Stored data entries:
--------------------
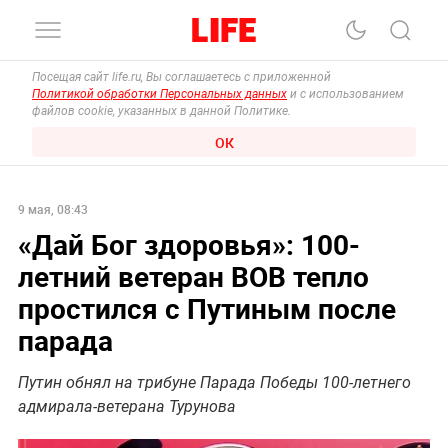
Посещая сайт life.ru, Вы соглашаетесь с приложенной
Политикой обработки Персональных данных
и с использованием
файлов cookie, указанных в данной Политике.
ОК
9 мая, 08:43
«Дай Бог здоровья»: 100-
летний ветеран ВОВ тепло
простился с Путиным после
парада
Путин обнял на трибуне Парада Победы 100-летнего
адмирала-ветерана Турунова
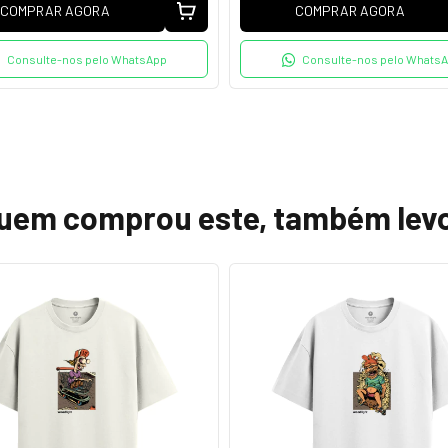
COMPRAR AGORA
COMPRAR AGORA
Consulte-nos pelo WhatsApp
Consulte-nos pelo Whats
uem comprou este, também lev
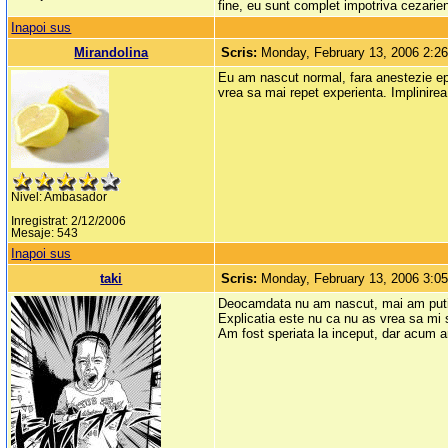
fine, eu sunt complet impotriva cezarie
Inapoi sus
Mirandolina
Scris:
Monday, February 13, 2006 2:2
Eu am nascut normal, fara anestezie epi
vrea sa mai repet experienta. Implinirea 
Nivel: Ambasador
Inregistrat: 2/12/2006
Mesaje: 543
Inapoi sus
taki
Scris:
Monday, February 13, 2006 3:0
Deocamdata nu am nascut, mai am putin,
Explicatia este nu ca nu as vrea sa mi 
Am fost speriata la inceput, dar acum 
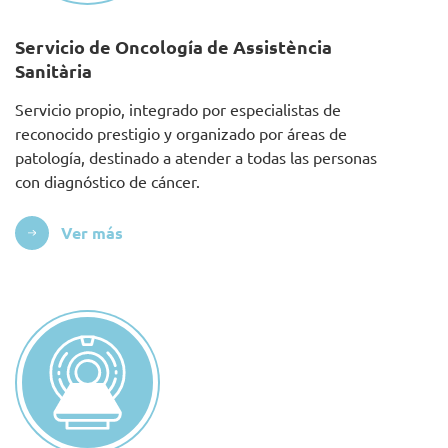
Servicio de Oncología de Assistència
Sanitària
Servicio propio, integrado por especialistas de
reconocido prestigio y organizado por áreas de
patología, destinado a atender a todas las personas
con diagnóstico de cáncer.
Ver más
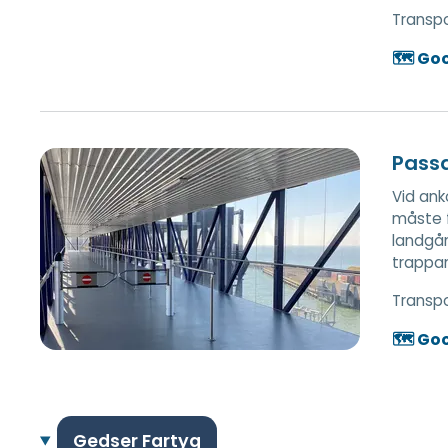
Transpo
🗺️ Go
Pass
Vid ank
måste f
landgån
trappan
Transpo
🗺️ Go
Gedser Fartyg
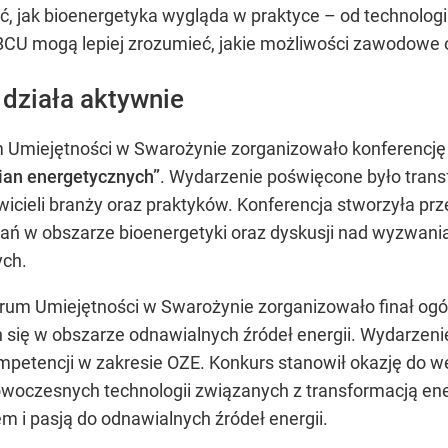
, jak bioenergetyka wygląda w praktyce – od technologi
BCU mogą lepiej zrozumieć, jakie możliwości zawodowe o
 działa aktywnie
m Umiejętności w Swarożynie zorganizowało konferencj
ian energetycznych”
. Wydarzenie poświęcone było transf
wicieli branży oraz praktyków. Konferencja stworzyła pr
ań w obszarze bioenergetyki oraz dyskusji nad wyzwania
ych.
rum Umiejętności w Swarożynie zorganizowało finał ogó
ię w obszarze odnawialnych źródeł energii. Wydarzenie 
mpetencji w zakresie OZE. Konkurs stanowił okazję do w
owoczesnych technologii związanych z transformacją en
i pasją do odnawialnych źródeł energii.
--------------------
DIRECTIONS FOR THIS TASK → The records above must be repeated in full and exactly, but without any of the pictures.

ANSWER SPACE →
Посещая сайт life.ru, Вы соглашаетесь с приложенной
Политикой обработки Персональных данных
и с использованием
файлов cookie, указанных в данной Политике.
ОК
9 мая, 08:43
«Дай Бог здоровья»: 100-
летний ветеран ВОВ тепло
простился с Путиным после
парада
Путин обнял на трибуне Парада Победы 100-летнего
адмирала-ветерана Турунова
COMPRAR AGORA
COMPRAR AGORA
Consulte-nos pelo WhatsApp
Consulte-nos pelo Whats
uem comprou este, também lev
fine, eu sunt complet impotriva cezarie
Inapoi sus
Mirandolina
Scris:
Monday, February 13, 2006 2:2
Eu am nascut normal, fara anestezie epi
vrea sa mai repet experienta. Implinirea 
Nivel: Ambasador
Inregistrat: 2/12/2006
Mesaje: 543
Inapoi sus
taki
Scris:
Monday, February 13, 2006 3:0
Deocamdata nu am nascut, mai am putin,
Explicatia este nu ca nu as vrea sa mi 
Am fost speriata la inceput, dar acum 
Servicio de Oncología de Assistència
Sanitària
Servicio propio, integrado por especialistas de
reconocido prestigio y organizado por áreas de
patología, destinado a atender a todas las personas
con diagnóstico de cáncer.
Ver más
Transpo
🗺️ Go
Pass
Vid ank
måste f
landgån
trappan
Transpo
🗺️ Go
Gedser Fartyg
, jak bioenergetyka wygląda w praktyce – od technologi
BCU mogą lepiej zrozumieć, jakie możliwości zawodowe o
 działa aktywnie
m Umiejętności w Swarożynie zorganizowało konferencj
ian energetycznych”
. Wydarzenie poświęcone było transf
wicieli branży oraz praktyków. Konferencja stworzyła pr
ań w obszarze bioenergetyki oraz dyskusji nad wyzwania
ych.
rum Umiejętności w Swarożynie zorganizowało finał ogó
ię w obszarze odnawialnych źródeł energii. Wydarzenie 
mpetencji w zakresie OZE. Konkurs stanowił okazję do w
owoczesnych technologii związanych z transformacją en
i pasją do odnawialnych źródeł energii.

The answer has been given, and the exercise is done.